» Your objective: Check each line of the listing for the word "Ninh" and give only the number of lines that have it.
*** Begin section ***
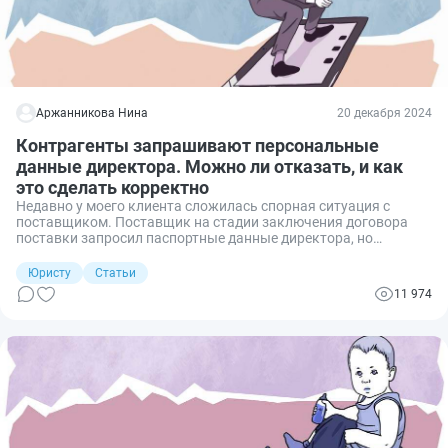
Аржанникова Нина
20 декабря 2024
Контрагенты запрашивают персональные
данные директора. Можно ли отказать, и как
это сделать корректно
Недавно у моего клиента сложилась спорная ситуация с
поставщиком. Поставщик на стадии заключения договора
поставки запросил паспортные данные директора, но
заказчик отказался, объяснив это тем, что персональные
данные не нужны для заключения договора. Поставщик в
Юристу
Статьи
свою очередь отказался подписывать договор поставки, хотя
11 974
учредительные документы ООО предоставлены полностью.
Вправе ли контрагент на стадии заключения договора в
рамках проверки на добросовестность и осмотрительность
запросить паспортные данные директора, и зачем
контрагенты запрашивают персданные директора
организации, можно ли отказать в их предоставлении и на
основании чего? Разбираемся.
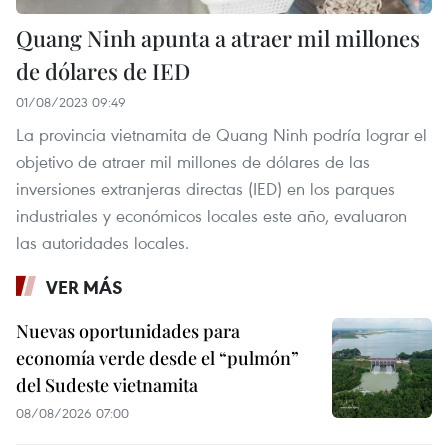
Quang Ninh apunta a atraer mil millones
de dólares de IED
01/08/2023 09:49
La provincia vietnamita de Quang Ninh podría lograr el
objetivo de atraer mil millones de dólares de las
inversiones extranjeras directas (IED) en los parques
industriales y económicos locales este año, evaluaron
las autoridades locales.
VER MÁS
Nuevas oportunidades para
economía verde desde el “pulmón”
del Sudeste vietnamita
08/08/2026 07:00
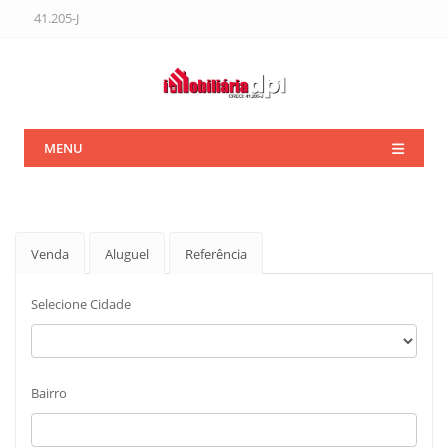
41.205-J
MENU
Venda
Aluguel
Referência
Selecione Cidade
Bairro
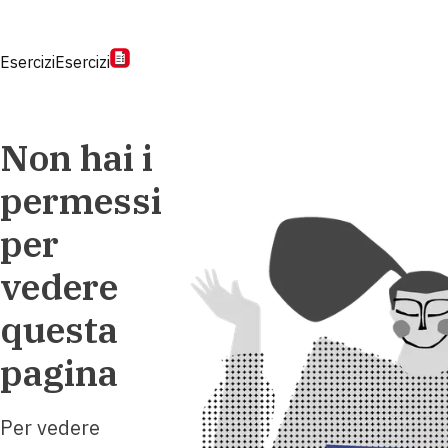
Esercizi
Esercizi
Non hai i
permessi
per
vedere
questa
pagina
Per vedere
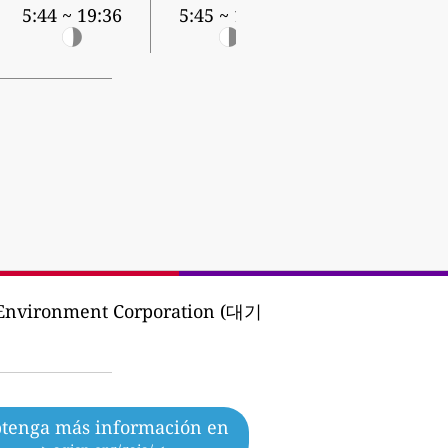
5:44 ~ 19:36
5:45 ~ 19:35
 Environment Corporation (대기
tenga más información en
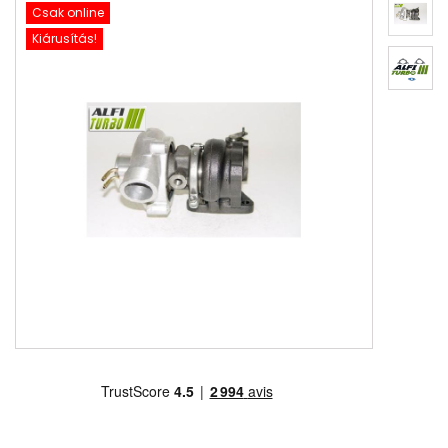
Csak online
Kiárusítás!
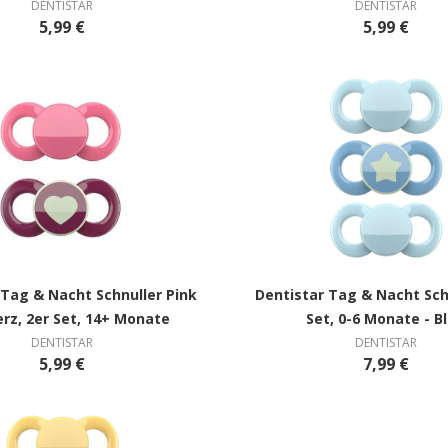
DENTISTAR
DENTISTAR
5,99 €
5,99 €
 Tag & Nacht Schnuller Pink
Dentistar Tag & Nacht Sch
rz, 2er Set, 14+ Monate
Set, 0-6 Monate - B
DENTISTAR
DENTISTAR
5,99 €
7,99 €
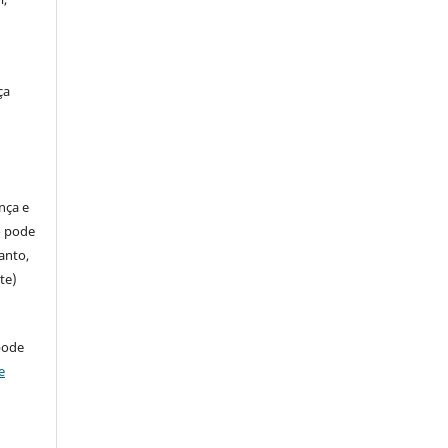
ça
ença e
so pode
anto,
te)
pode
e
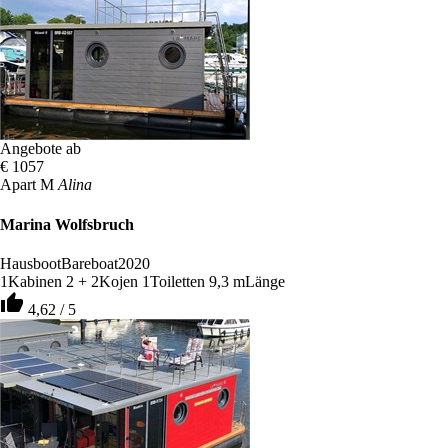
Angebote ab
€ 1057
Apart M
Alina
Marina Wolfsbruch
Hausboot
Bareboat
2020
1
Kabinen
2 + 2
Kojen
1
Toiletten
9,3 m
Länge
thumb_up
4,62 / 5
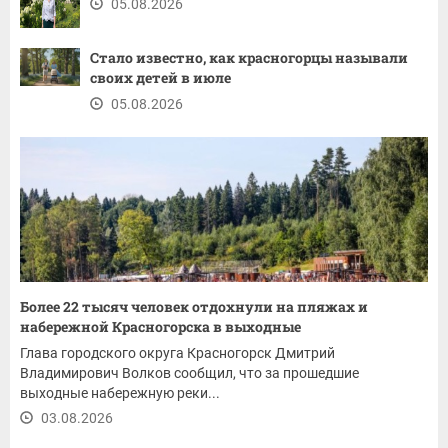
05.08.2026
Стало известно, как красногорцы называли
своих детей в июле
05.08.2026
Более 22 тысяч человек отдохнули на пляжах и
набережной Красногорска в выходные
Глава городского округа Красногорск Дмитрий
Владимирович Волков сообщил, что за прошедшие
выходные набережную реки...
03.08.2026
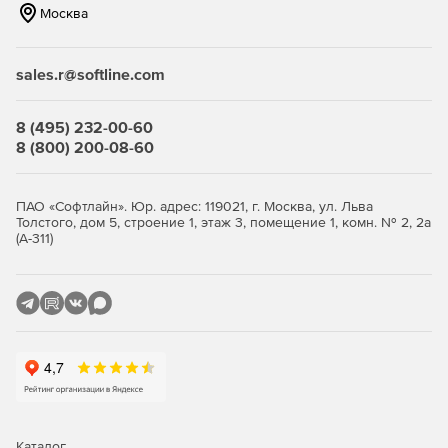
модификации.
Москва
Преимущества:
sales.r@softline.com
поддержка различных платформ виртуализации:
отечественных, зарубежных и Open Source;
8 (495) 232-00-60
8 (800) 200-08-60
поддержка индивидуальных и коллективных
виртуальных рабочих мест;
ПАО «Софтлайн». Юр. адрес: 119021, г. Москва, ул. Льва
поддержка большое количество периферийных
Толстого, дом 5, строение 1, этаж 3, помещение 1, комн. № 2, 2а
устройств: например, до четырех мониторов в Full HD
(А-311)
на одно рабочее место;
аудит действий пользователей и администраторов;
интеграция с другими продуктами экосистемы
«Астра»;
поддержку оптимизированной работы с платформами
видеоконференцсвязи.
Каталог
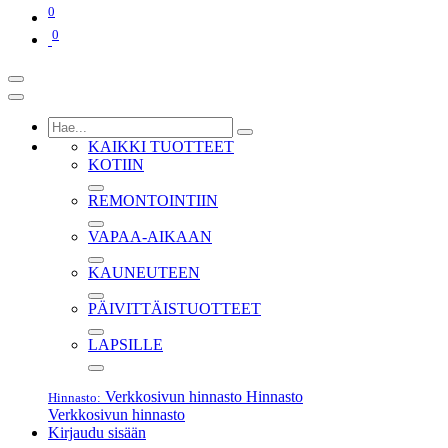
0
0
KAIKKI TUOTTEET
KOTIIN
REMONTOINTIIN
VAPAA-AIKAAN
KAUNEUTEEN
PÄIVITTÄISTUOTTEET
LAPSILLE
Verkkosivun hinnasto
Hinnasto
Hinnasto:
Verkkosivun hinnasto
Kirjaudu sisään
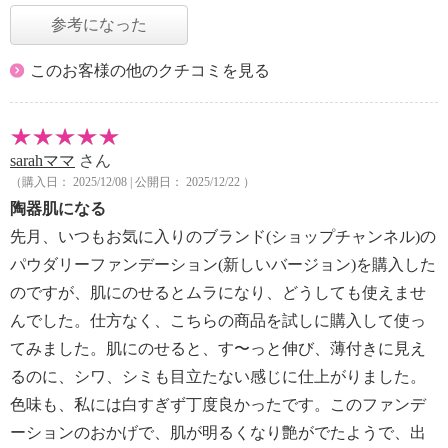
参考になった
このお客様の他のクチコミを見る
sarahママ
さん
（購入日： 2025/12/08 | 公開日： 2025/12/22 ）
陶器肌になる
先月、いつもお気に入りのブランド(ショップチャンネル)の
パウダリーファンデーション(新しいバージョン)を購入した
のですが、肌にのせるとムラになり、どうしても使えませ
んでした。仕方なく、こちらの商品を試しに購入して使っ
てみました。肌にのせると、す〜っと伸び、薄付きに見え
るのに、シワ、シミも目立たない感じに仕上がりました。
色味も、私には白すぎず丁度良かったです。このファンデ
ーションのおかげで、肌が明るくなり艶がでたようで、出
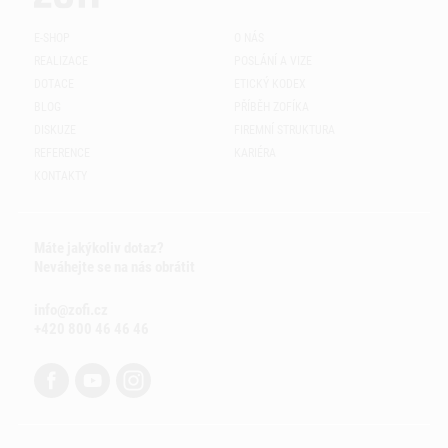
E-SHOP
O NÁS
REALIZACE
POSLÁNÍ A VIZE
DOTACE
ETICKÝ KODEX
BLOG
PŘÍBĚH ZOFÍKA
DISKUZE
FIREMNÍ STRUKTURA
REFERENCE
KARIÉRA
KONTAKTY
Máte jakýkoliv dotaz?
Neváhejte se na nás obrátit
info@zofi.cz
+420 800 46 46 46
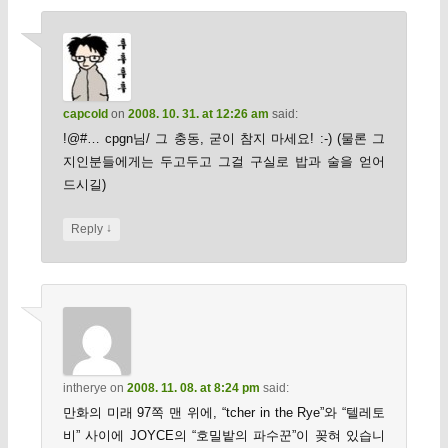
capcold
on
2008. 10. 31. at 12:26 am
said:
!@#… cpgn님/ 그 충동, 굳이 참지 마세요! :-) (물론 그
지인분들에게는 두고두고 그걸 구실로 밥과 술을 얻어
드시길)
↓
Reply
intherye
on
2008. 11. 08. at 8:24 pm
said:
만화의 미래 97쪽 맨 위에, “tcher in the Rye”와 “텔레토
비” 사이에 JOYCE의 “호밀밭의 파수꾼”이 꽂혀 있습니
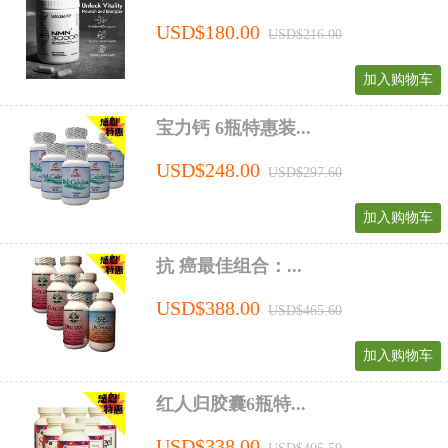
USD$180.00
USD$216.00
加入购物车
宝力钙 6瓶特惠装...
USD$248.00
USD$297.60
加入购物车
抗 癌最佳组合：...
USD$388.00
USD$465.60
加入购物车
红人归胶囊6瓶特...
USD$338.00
*** End section ***
» Written answer: 2